Three specific limitations merit comment. First, the patient's knowledge of the treatment he/she received varied across the 4 groups and across the 2 treatment modalities. Psychotherapeutic interventions cannot be masked at the participant level for experimental purposes, and the provision of CBT was not masked in any treatment group. Regarding pharmacotherapy, provision of fluoxetine was masked in 2 of the 4 groups. Blinding patients in the placebo and fluoxetine alone groups but not in the CBT alone group (participants knew they would not be receiving fluoxetine) and the fluoxetine combined with CBT group (participants knew that they would be receiving fluoxetine) may have interacted with expectancy effects regarding improvement and acceptability of treatment assignment. Second, contact time with the treatment clinicians and expectancy effects were not equated across treatment conditions, so the "active ingredient" in improvement cannot be specified. Third, patients deemed at high risk for suicidal behavior because of recent attempts or pervasive suicidal thoughts were excluded from this outpatient study. Given potentiation of suicidality among patients with substance abuse, exclusion for primary substance abuse or substance dependence also likely reduced the risk for self-harm among TADS patients. Methods for ascertaining suicidality, while more intensive than typical for industry trials, were less than ideal for a trial in which suicide is a primary end point. Specifically, suicide per se is too rare an event to be a primary end point in a 3-month effectiveness trial targeting MDD, and even suicide attempts are too rare to offer adequate statistical power in the TADS framework.

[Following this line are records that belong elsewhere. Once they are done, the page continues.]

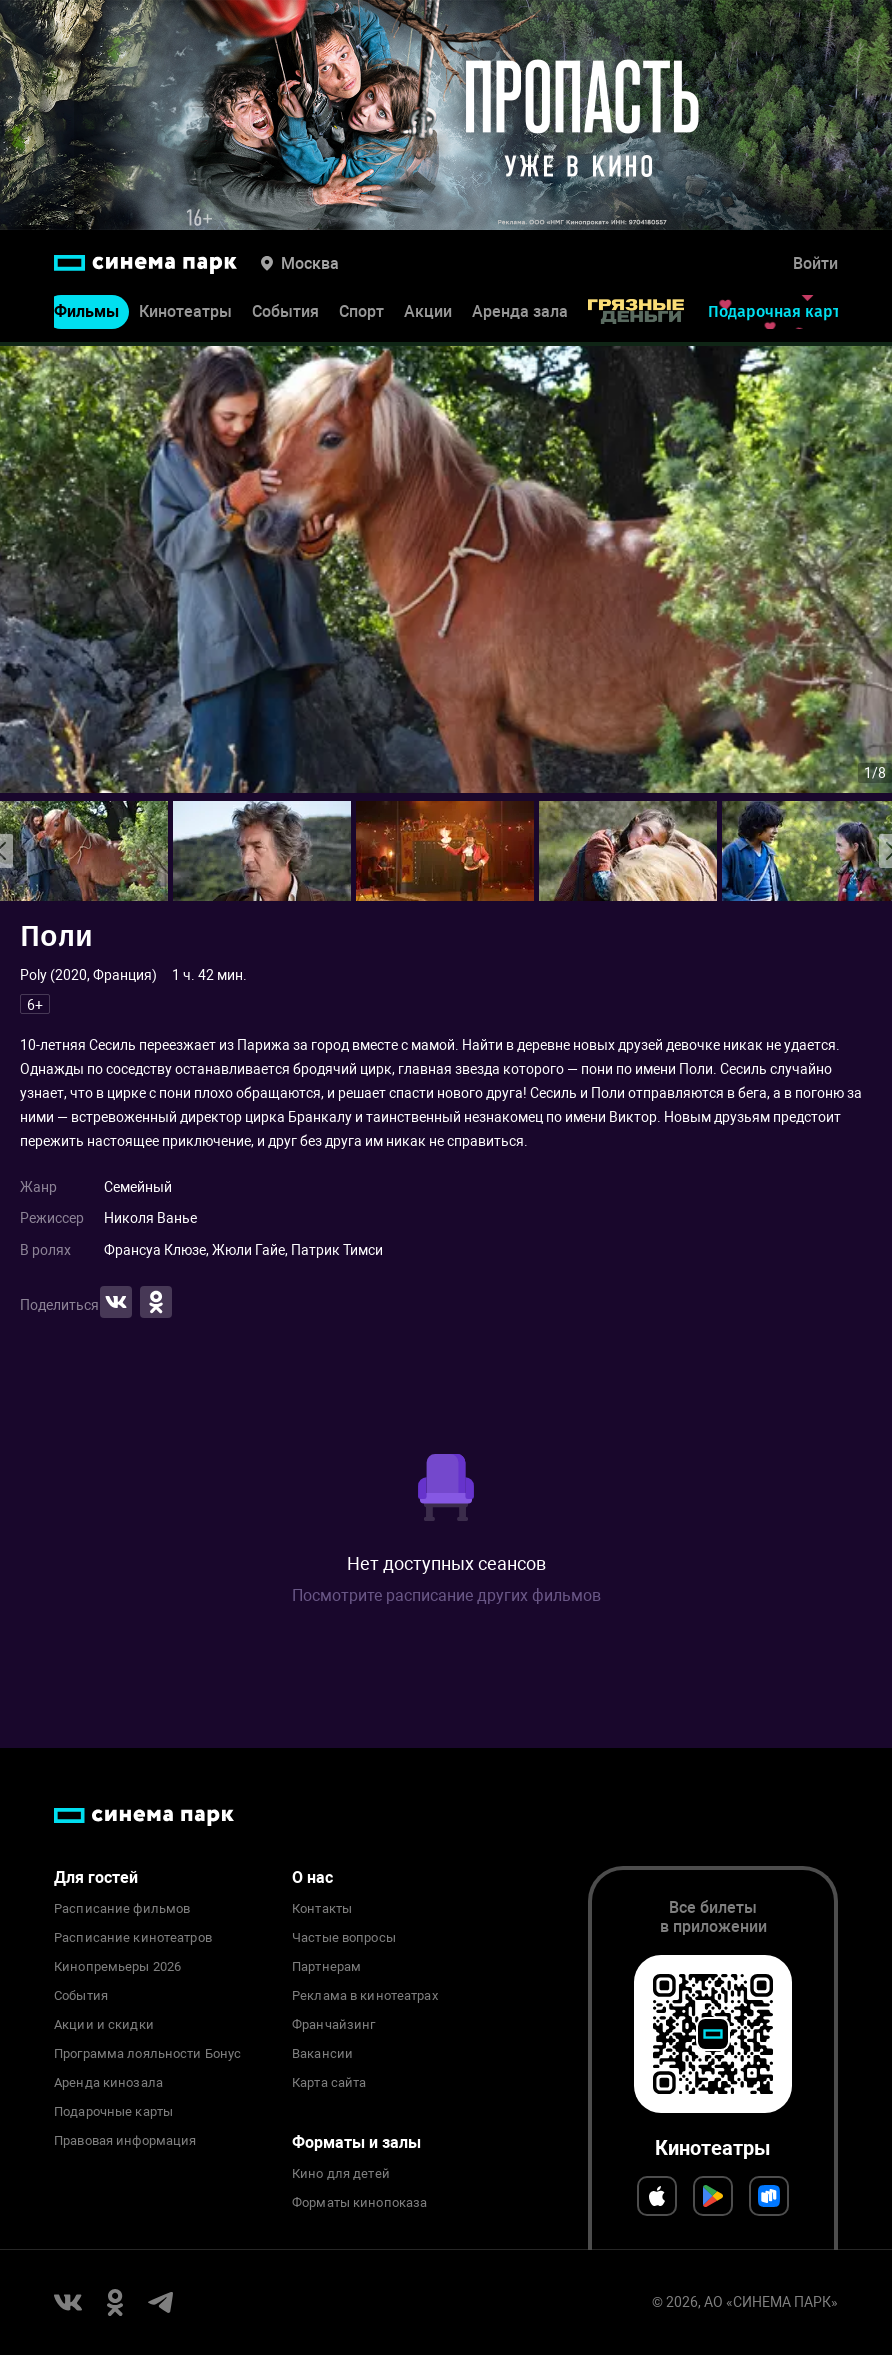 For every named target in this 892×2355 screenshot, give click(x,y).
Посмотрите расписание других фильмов (446, 1595)
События (285, 315)
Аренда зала (520, 315)
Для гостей (96, 1877)
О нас (312, 1877)
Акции (428, 315)
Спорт (361, 315)
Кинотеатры (185, 315)
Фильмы (86, 315)
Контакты (322, 1909)
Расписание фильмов (122, 1909) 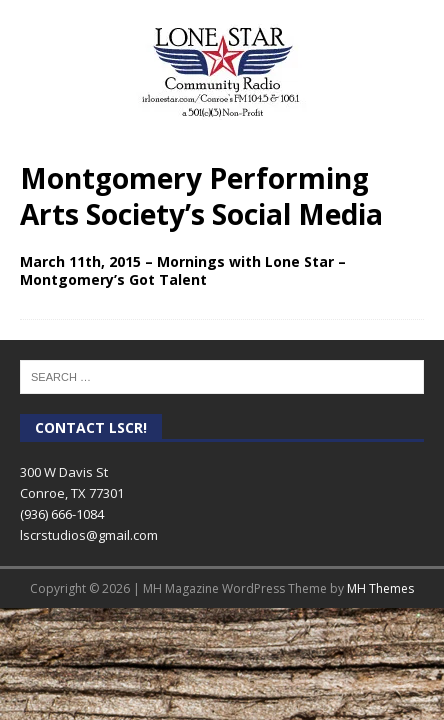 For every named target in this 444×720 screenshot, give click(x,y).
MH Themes (380, 588)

TADS is based on a best practice model that connects disorder (MDD), empirically supported treatment components (fluoxetine and CBT), and outcome (reduced MDD and collateral symptoms), which should make the treatment procedures widely applicable in a variety of mental health settings. In this context, the remarkably strong and consistent findings reported herein lead us to make the following recommendations for health care decision makers at all levels. First, given the high prevalence, morbidity, and significant mortality associated with MDD, the identification of depressed adolescents and provision of evidence-based treatment should be mandatory in health care systems. Second, despite calls to restrict access to medications, medical management of MDD with fluoxetine, including careful monitoring for adverse events, should be made widely available, not discouraged. Third, given incremental improvement in outcome when CBT is combined with medication and, as importantly, increased protection from suicidality, CBT also should be readily available as part of comprehensive treatment for depressed adolescents.